Product Roadmap

markdown-validator — as of 2026-03-20

This roadmap is driven by the findings in the Project Assessment and by real-world usage patterns observed in large documentation repositories.

Guiding principles

Rule authors should not need to understand the engine to express intent. If a rule requires workflow inversion to express absence, the abstraction has failed.
Silent wrong answers are worse than loud errors. Flat-DOM structural queries can silently return wrong results; this must be surfaced before v1.0.
The architecture is the moat. The 4-layer design enables fast, targeted fixes. Each improvement should be local to one module.

Timeline overview

timeline
    title markdown-validator Release Timeline
    section Patch series
        v0.2.x : NLTK download fix
               : Rule 8 POS tag correction
               : Rule 34 XPath correction
    section Minor releases
        v0.3.0 : Negation operator (negate flag)
               : Not-contains operator
               : Multi-result equality semantics fix
               : Parallel directory scanning
        v0.4.0 : Structured-DOM parser (section wrapping)
               : YAML schema for rule sets
               : VS Code extension (rule authoring)
    section Major release
        v1.0.0 : Stable public API guarantee
               : Plugin system for custom operators
               : Pre-built rule packs (DocFX, Hugo, Docusaurus)
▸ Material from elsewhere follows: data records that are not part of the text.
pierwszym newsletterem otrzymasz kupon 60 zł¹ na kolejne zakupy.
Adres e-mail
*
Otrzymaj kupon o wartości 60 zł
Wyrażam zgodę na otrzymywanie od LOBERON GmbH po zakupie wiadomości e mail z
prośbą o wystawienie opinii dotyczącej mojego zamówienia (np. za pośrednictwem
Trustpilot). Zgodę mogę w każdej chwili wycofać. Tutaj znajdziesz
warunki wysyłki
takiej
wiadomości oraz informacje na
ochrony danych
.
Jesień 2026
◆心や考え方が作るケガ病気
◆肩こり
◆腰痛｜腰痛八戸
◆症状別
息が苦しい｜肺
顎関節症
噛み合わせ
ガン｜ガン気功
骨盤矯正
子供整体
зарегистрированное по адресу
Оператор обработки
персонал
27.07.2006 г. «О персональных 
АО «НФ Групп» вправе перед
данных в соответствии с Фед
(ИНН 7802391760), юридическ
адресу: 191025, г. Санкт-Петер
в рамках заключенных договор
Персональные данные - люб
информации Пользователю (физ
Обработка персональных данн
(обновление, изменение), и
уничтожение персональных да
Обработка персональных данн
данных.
v0.2.x — Patch series (current)

These are targeted bug fixes with no API or schema changes.

Fix	File	Change
NLTK data download	`README.md` + `pos.py`	Add `nltk.download(quiet=True)` guard to `pos.py` module init; add install step to README
Rule 8 POS bug	`tests/fixtures/checkworkflow.json`	Change `operation` to `"p3"`, `value` to `"VB"`
Rule 34 XPath	`tests/fixtures/checkworkflow.json`	Change XPath to `.//h2[last()-1]`
Rules 28/29 inversion	`tests/fixtures/checkworkflow.json`	Invert regex to `^([^0-9])`

No API changes. No migration required.

v0.3.0 — Rule language enhancements

Target: Q2 2026

Negation operator

Add a negate: bool = False field to RuleModel. When True, the boolean result of evaluate_rule is flipped before it is wrapped in ValidationResult. This eliminates the entire class of brittle workflow-inversion patterns used to express absence.

flowchart LR
    R[Rule evaluated] --> V{negate?}
    V -->|False| T[Pass/Fail as-is]
    V -->|True| F[Pass becomes Fail<br/>Fail becomes Pass]
    T --> VR[ValidationResult]
    F --> VR

Affected modules: domain/models.py, domain/evaluator.py Migration: Existing rule files without negate default to false; fully backward compatible.
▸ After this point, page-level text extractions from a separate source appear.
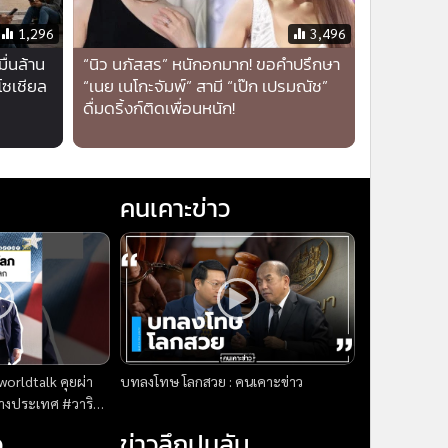
1,296
3,496
ื่นล้าน
“นิว นภัสสร” หนักอกมาก! ขอคำปรึกษา
โซเชียล
“เนย เนโกะจัมพ์” สามี “เป๊ก เปรมณัช”
ดื่มดริ้งก์ติดเพื่อนหนัก!
คนเคาะข่าว
worldtalk คุยผ่า
บทลงโทษ โลกสวย : คนเคาะข่าว
alk
ว
ข่าวลึกปมลับ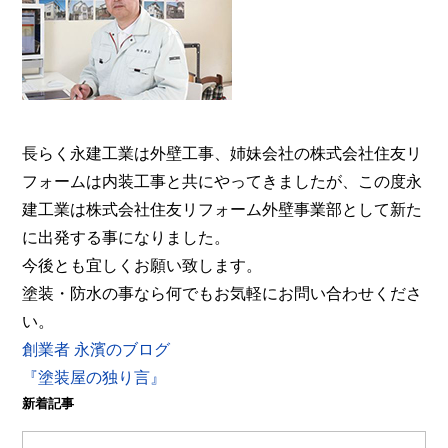
事業部へ。【電話：0800-200-5246/受付：8時～20
時土日対応】メール相談・御見積り依頼は24時間受
付。『後悔しない塗り替えガイドブック』無料進呈
中。
長らく永建工業は外壁工事、姉妹会社の株式会社住友リ
フォームは内装工事と共にやってきましたが、この度永
建工業は株式会社住友リフォーム外壁事業部として新た
に出発する事になりました。
今後とも宜しくお願い致します。
塗装・防水の事なら何でもお気軽にお問い合わせくださ
い。
創業者 永濱のブログ
『塗装屋の独り言』
新着記事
Not-contains operator (`![]`)

A dedicated ![] operator for "does not contain". Eliminates the need to use [] with workflow inversion for absence checks (e.g., "title must not contain the word 'guide'").
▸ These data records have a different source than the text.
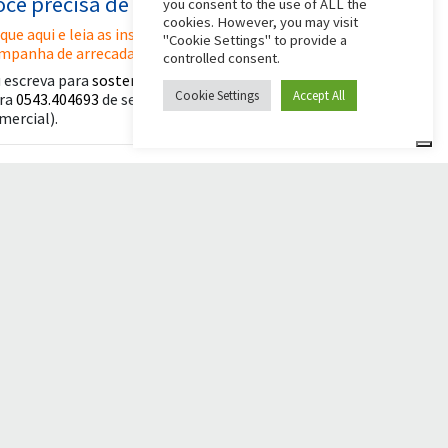
ocê precisa de alguma ajuda?
you consent to the use of ALL the
cookies. However, you may visit
ique aqui e leia as instruções para criar sua
"Cookie Settings" to provide a
mpanha de arrecadação de fundos
controlled consent.
 escreva para
sostenitori@apg23.org
ou ligue
Cookie Settings
Accept All
ra
0543.404693
de segunda a sexta-feira (horário
mercial).
iga-nos em
© 2026 Comunità Papa Giovanni XXIII
Powered by Asset Roma
ão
Affected modules: domain/operators.py (one new function + one registry entry)

Multi-result equality semantics

When an XPath expression returns multiple elements and the operation is ==, the current all(truth) aggregation almost always produces the wrong result for real rules. Change the aggregation to any(truth) for equality checks on multi-element result sets, and document the behaviour explicitly.

Affected modules: domain/evaluator.py

Parallel directory scanning

Scanner.validate_directory() currently processes files sequentially. Add an optional workers: int = 1 parameter that uses concurrent.futures.ThreadPoolExecutor for parallel validation. Default remains sequential (backward compatible).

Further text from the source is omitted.